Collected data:
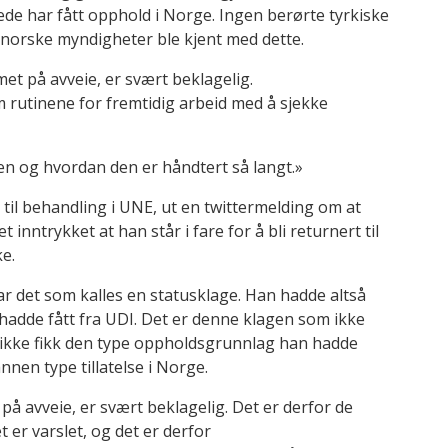
ede har fått opphold i Norge. Ingen berørte tyrkiske
t norske myndigheter ble kjent med dette.
t på avveie, er svært beklagelig.
 rutinene for fremtidig arbeid med å sjekke
en og hvordan den er håndtert så langt.»
til behandling i UNE, ut en twittermelding om at
 inntrykket at han står i fare for å bli returnert til
e.
ar det som kalles en statusklage. Han hadde altså
n hadde fått fra UDI. Det er denne klagen som ikke
satt ikke fikk den type oppholdsgrunnlag han hadde
nen type tillatelse i Norge.
 avveie, er svært beklagelig. Det er derfor de
er varslet, og det er derfor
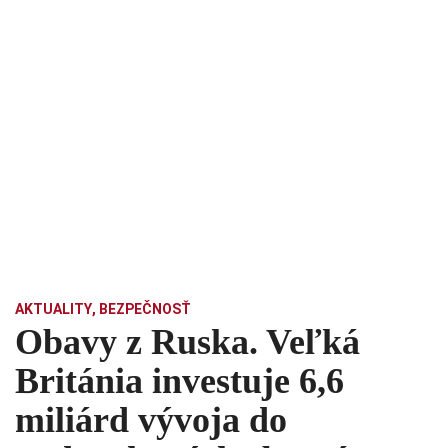
AKTUALITY
,
BEZPEČNOSŤ
Obavy z Ruska. Veľká
Británia investuje 6,6
miliárd vývoja do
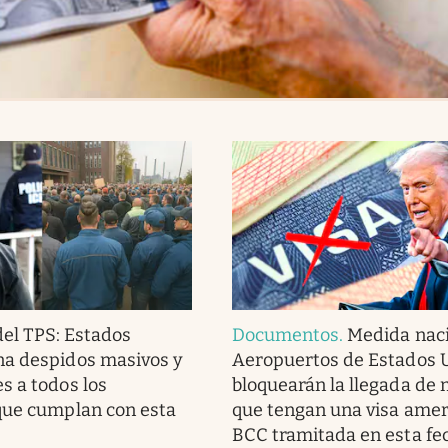
del TPS: Estados
Documentos
.
Medida naci
na despidos masivos y
Aeropuertos de Estados 
s a todos los
bloquearán la llegada de
que cumplan con esta
que tengan una visa amer
BCC tramitada en esta fe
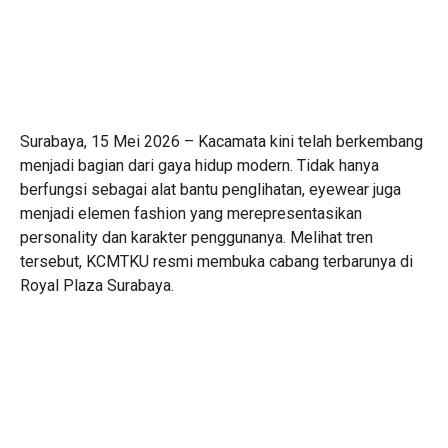
Surabaya, 15 Mei 2026 – Kacamata kini telah berkembang
menjadi bagian dari gaya hidup modern. Tidak hanya
berfungsi sebagai alat bantu penglihatan, eyewear juga
menjadi elemen fashion yang merepresentasikan
personality dan karakter penggunanya. Melihat tren
tersebut, KCMTKU resmi membuka cabang terbarunya di
Royal Plaza Surabaya.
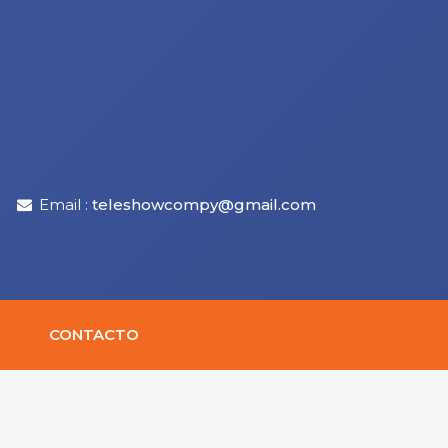
Email :
teleshowcompy@gmail.com
CONTACTO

● **TASK TO COMPLETE**: Lines in the records above that carry the word "menjadi" are to be located and copied.

● **RESULT**:
menjadi bagian dari gaya hidup modern. Tidak hanya
menjadi elemen fashion yang merepresentasikan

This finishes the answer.